* [Task input]
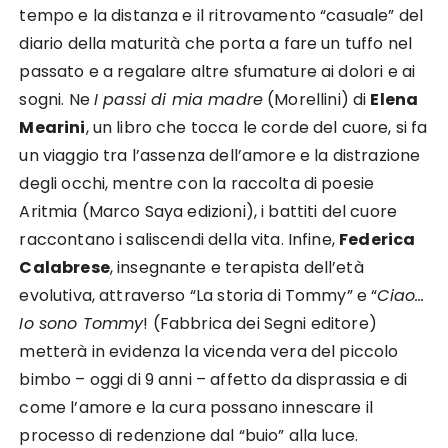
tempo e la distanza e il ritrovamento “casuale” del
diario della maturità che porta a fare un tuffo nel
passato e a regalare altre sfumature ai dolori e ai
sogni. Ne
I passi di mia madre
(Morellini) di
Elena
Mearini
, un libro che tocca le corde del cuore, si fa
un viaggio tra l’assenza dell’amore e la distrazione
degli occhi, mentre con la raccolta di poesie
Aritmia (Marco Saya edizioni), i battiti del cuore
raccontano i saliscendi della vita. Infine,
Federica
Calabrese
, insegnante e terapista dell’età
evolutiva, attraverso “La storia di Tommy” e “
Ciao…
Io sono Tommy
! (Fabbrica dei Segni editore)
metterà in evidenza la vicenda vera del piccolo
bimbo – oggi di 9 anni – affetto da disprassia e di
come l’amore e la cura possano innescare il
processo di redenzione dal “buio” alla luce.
--
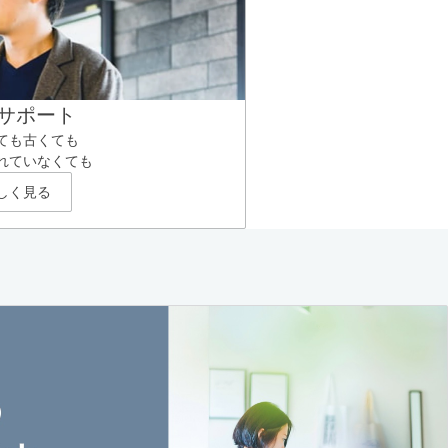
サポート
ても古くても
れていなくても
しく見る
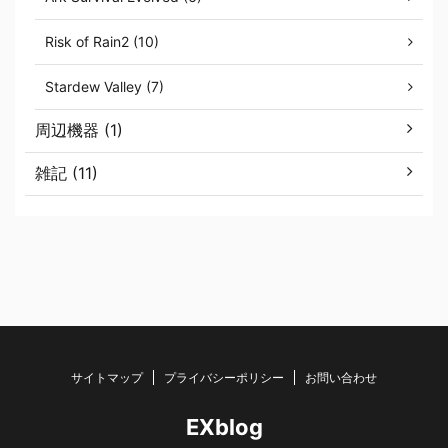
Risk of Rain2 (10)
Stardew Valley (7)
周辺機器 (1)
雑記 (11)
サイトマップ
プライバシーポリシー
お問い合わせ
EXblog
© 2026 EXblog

* [Activity] Check every line of the entries for the string "amore". Give only the number of lines that hold it.

* [Problem solution] 2